Option to suppress automatic conversion of tuples to MultiIndex #11799

htzh · 2015-12-09T01:33:49Z

Right now we have:

>>> pd.DataFrame({(1,2):pd.Series([2.3])}).columns
MultiIndex(levels=[[1], [2]],                     
           labels=[[0], [0]])                     
>>> pd.Index([(1,2)])
MultiIndex(levels=[[1], [2]],
           labels=[[0], [0]])

Could we have an option to suppress this behavior? One problem this causes is that the .rename method is not uniform and does not work if a tuple is silently converted:

>>> pd.DataFrame({(1,2):pd.Series([2.3])}).rename(columns={(1,2):(1,3)})
     1                                                                  
     2                                                                  
0  2.3

To see why such behavior is problematic consider the following unintuitive example:

>>> a = ('a', 1)

>>> b = ('b', 2)

>>> pd.DataFrame({a:pd.Series([2,3])})
   a
   1
0  2
1  3

>>> pd.DataFrame({a:pd.Series([2,3])}).rename(columns={a:b})
   a
   1
0  2
1  3

The text was updated successfully, but these errors were encountered:

jreback · 2015-12-09T14:20:58Z

You can do this, but using tuples as index is VERY awkward and barely supported. These are much more naturally represented (and performant) as MultiIndexes. I have never seen a case where this is actually a good idea.

In [6]: df.columns = Index([(1,2)],tupleize_cols=False)

In [7]: df
Out[7]: 
   (1, 2)
0     2.3

htzh · 2015-12-09T20:01:30Z

@jreback Thanks for the response. The problem is that DataFrame constructor does not expose tupleize_cols option.

>>> pd.DataFrame({(1,2):pd.Series([2.3])}, tupleize_cols=False).columns
Traceback (most recent call last):
  File "<stdin>", line 1, in <module>
TypeError: __init__() got an unexpected keyword argument 'tupleize_cols'
__init__() got an unexpected keyword argument 'tupleize_cols'

Even though read_csv and friends do expose this. While I agree MultiIndex may be superior the problem is rename is then inconsistent as I showed earlier, even though in behaves correctly:

>>> (1, 2) in pd.DataFrame({(1,2):pd.Series([2.3])}).columns
True

So there seem to be API inconsistencies here (if not bugs).

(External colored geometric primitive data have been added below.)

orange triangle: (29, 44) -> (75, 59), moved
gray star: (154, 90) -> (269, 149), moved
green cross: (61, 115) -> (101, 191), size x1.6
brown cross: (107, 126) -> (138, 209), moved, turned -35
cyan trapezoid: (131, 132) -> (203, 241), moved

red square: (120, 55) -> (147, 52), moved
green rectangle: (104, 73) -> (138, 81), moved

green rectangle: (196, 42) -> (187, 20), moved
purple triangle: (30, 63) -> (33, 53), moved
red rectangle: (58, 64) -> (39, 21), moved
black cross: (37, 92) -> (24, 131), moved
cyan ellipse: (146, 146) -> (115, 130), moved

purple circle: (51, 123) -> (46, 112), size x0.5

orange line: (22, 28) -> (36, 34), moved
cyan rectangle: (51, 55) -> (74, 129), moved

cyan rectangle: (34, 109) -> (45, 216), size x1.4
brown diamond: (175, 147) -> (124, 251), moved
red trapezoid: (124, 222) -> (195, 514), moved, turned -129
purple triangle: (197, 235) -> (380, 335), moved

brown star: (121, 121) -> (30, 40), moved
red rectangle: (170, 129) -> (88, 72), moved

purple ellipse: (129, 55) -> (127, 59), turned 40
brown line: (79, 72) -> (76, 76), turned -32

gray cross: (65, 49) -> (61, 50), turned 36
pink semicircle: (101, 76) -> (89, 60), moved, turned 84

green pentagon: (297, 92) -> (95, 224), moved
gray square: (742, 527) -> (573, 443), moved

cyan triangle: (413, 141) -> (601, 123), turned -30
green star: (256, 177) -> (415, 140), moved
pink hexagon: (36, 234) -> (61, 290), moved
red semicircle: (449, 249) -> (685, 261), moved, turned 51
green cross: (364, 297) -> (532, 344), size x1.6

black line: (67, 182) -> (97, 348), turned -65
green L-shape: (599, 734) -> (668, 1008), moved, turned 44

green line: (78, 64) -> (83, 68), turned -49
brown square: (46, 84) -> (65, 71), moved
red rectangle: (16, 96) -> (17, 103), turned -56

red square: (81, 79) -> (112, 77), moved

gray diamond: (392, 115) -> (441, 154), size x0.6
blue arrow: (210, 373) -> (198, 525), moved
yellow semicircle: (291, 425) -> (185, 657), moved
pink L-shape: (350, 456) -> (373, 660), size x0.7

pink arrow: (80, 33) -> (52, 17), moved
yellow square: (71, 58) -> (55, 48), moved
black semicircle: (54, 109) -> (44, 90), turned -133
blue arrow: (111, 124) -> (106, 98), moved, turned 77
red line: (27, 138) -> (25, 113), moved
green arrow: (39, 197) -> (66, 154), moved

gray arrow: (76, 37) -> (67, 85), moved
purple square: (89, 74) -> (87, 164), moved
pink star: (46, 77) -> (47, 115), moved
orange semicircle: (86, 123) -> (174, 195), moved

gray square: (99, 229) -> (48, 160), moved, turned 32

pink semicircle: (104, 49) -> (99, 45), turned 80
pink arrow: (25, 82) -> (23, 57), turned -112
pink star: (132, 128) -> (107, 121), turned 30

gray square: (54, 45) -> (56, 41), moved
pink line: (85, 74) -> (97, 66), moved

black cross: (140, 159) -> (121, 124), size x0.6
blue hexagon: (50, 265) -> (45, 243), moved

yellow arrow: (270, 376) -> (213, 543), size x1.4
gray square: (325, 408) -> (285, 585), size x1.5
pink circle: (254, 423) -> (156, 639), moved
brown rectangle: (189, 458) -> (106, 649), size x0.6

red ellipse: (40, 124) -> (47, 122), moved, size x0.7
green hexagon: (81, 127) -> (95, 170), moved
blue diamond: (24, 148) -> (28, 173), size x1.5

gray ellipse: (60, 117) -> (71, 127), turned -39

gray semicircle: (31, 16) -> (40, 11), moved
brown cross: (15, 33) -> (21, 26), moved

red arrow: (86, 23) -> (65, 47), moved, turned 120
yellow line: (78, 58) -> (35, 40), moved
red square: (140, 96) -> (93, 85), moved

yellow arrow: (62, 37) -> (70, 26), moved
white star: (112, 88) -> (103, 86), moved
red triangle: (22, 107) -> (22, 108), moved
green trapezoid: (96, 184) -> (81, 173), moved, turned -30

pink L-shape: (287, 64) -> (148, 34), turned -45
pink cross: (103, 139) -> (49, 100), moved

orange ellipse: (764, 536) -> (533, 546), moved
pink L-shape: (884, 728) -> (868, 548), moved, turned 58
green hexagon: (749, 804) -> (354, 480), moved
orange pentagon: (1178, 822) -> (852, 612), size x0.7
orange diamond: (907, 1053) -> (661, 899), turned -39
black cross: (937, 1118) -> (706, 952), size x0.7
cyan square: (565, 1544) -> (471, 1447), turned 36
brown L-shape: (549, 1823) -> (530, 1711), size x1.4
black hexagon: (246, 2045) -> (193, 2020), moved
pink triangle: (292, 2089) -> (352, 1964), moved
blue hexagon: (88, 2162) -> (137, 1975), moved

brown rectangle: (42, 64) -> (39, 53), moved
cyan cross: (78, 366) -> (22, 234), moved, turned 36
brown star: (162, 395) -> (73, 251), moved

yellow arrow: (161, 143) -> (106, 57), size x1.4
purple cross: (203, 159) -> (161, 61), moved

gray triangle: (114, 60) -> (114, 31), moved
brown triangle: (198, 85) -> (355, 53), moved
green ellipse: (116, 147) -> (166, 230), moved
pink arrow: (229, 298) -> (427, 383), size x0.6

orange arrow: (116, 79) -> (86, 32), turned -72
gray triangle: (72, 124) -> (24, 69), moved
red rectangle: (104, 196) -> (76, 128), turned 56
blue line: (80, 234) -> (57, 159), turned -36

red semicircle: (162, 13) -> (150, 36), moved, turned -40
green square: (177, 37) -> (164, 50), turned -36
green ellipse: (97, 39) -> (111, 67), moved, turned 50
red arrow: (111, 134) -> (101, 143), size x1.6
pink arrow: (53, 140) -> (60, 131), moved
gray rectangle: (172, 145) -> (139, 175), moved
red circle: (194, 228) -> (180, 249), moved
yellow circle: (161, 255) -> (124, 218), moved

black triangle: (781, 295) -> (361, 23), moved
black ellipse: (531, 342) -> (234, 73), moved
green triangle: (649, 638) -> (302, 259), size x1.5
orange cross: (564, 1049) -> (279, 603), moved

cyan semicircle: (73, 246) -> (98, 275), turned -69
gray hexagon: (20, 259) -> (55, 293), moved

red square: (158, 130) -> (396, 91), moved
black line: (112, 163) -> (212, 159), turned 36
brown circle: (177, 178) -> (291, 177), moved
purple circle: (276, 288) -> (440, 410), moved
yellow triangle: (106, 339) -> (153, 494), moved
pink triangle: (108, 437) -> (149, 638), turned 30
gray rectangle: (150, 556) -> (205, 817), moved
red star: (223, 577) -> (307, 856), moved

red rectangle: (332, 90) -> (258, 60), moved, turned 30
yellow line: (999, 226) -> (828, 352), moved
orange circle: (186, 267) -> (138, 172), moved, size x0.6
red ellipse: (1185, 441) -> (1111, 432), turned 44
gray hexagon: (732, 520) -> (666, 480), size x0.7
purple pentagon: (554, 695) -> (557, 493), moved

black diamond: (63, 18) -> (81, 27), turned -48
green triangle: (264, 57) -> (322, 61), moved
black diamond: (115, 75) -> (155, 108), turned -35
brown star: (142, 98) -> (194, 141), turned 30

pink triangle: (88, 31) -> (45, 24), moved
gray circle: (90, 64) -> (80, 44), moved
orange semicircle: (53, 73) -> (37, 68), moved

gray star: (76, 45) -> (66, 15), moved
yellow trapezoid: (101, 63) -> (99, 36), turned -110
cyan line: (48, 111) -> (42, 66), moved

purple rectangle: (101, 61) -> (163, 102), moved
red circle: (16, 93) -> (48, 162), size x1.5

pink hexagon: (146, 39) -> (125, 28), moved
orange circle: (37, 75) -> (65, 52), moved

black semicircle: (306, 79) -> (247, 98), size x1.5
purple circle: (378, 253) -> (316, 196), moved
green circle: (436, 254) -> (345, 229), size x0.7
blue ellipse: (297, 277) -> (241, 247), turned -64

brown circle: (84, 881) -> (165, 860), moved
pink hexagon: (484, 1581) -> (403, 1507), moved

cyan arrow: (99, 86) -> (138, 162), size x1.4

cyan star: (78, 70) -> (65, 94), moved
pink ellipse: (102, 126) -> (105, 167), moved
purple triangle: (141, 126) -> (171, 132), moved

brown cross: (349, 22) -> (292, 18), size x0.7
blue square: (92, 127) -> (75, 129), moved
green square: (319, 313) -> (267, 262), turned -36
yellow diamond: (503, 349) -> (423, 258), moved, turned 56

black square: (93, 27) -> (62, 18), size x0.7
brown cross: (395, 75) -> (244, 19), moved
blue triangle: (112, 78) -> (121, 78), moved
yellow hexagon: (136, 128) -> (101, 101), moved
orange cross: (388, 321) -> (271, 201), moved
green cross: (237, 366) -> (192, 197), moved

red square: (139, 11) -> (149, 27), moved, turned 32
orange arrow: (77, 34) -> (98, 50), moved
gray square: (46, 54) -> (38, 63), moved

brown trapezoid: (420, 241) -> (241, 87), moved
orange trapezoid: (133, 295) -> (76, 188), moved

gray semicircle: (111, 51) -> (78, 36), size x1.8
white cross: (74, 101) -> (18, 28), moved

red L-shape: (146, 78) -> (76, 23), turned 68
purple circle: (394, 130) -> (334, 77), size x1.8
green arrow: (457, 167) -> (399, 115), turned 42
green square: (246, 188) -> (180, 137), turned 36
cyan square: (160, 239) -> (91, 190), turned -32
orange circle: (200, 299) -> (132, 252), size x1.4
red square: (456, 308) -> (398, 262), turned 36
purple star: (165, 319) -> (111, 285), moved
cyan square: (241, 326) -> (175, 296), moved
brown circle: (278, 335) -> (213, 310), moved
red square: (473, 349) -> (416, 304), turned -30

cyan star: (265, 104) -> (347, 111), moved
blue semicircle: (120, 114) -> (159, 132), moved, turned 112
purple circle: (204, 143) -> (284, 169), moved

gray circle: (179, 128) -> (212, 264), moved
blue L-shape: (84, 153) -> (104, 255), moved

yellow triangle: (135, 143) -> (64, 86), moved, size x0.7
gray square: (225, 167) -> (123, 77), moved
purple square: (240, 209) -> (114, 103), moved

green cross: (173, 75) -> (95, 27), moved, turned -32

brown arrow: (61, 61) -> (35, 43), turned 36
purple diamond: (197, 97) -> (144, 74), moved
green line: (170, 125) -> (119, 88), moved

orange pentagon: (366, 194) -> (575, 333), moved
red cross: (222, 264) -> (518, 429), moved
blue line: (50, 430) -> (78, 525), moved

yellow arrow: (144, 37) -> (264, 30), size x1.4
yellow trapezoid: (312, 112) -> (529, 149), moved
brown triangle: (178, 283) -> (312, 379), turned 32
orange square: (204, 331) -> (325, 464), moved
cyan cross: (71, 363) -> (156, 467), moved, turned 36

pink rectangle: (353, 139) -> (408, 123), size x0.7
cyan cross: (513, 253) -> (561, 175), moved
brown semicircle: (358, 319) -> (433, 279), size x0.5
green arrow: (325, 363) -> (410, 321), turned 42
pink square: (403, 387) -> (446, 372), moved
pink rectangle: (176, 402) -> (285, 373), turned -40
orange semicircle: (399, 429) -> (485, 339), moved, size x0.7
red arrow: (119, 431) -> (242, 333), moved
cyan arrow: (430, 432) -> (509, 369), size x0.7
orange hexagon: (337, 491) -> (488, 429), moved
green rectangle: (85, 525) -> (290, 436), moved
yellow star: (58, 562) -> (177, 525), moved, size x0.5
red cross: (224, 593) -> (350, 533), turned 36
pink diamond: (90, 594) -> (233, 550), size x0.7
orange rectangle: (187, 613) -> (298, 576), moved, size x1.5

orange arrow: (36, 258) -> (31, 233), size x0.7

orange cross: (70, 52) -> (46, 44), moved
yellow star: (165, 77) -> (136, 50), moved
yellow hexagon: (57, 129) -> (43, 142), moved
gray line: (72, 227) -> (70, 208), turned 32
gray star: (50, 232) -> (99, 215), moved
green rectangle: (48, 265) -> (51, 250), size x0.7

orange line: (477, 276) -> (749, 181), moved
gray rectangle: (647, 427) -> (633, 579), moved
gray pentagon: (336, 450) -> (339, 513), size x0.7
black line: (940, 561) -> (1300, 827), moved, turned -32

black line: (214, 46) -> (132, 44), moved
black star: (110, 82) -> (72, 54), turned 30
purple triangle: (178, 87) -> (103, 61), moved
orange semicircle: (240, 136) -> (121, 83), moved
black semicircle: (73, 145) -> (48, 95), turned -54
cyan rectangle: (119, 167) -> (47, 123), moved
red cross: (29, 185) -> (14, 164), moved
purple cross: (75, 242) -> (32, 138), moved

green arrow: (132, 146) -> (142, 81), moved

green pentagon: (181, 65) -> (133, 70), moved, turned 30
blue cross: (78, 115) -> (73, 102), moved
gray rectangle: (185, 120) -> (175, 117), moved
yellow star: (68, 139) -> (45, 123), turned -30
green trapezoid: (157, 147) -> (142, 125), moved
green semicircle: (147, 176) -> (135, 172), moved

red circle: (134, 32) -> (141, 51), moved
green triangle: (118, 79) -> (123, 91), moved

jreback · 2015-12-09T20:11:04Z

@htzh its not exposed because its not recommended in any way to do this.

to be honest we should completely ban tuples as columns, this should never have been allowed IMHO. but we are living with it. MultiIndexes are much much better supported. (and tuplize_cols is read_csv should be deprecated as well, just hasn't been bothering anyone so left it in).

not sure what you mean by:

So there seem to be API inconsistencies here (if not bugs).

not in the main API's

htzh · 2015-12-10T02:03:19Z

I accept that tuple is not desirable. My problem is that during data cleaning phase I need to rename index (column or row) at a few places. However the conversion of tuple to MultiIndex is not consistent for row index:

>>> pd.DataFrame({'a':pd.Series([2, 3], index=[(1,1), (2,2)])})
        a
(1, 1)  2
(2, 2)  3

And as rename semantics is not uniform between Index and MultiIndex, it would be nice to have consistent behavior here:

tuple row index converts to MultiIndex
rename method (for DataFrame or Series) accepts tuple as specifying MultiIndex instead of tuple index just like in operator does.

jreback · 2015-12-10T02:05:40Z

#4160 is waiting for you !

that's the fastest / best way to get a change as that is an actual bug. What you want is marginal behavior which mucks with some long defined semantics, so very low likelood of change.

htzh · 2015-12-10T03:14:50Z

Thanks for the reference.

What about the behavior of row index? Is there a reason why row uses tuple index by default while the column uses MultiIndex by default?

jreback · 2015-12-10T03:51:34Z

you are creating a list of tuples not an Index (if u wrapped this in Index it would be the same)

htzh · 2015-12-12T02:21:00Z

Sorry for bringing this up one more time. I wonder if you think the following behavior is expected:

>>> pd.Series([2, 3], index=[(1,1), (2,2)]).index
Index([(1, 1), (2, 2)], dtype='object')

>>> pd.Series([2, 3], index=[(1,1), (2,2)]).rename({(1,1):(5,6)}).index
MultiIndex(levels=[[2, 5], [2, 6]],
           labels=[[1, 0], [1, 0]])

I know you don't like tuple index. I use them as a quick way to specify properties without going through the boilerplates of defining the class. During data cleaning phase I need to change some names depending on the data. It looks like my alternatives are:

not use pandas during data cleaning, which kind of defeats the purpose
wrap the tuple properties in a class to prevent pandas from messing with it, which creates more work during the experimentation phase

max-sixty · 2015-12-12T04:25:11Z

@htzh why don't you use a MultiIndex?

htzh · 2015-12-12T07:18:45Z

@MaximilianR The problem is that I need to occasionally rename some row names during data cleaning and that needs to be done before MultiIndex is created. Let's say I want to merge two tables. The two tables agree on most row names but it is also possible that they name a particular row differently. They have some overlapping columns so I can infer for which rows the tables differ in row names from the data cells in the shared column. The real problem is more complicated but this is the gist. So in my case the data schema is not completely known a priori and needs some data dependent inference based on logical relationships. Using MultiIndex during the cleaning phase would only make things more complicated (for example I may not know how many levels I will have a priori either).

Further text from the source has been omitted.